» **DIRECTIONS**: Lines from the listing that hold the string "Volume" are what you should return.

» **EXTRACTED MATERIAL**:
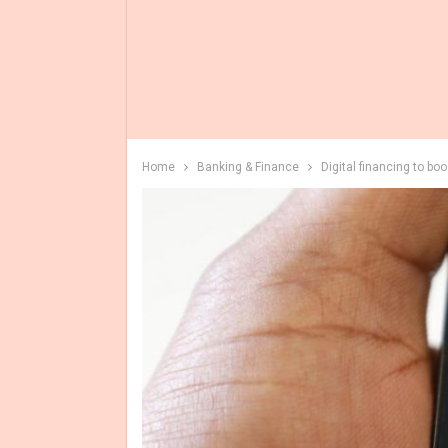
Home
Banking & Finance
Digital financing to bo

==

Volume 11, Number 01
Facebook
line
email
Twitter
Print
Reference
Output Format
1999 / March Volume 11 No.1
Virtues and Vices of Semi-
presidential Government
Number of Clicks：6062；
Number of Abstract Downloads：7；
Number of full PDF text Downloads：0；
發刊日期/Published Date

» **RESPONSE TO THIS TASK**:
Volume 11, Number 01
1999 / March Volume 11 No.1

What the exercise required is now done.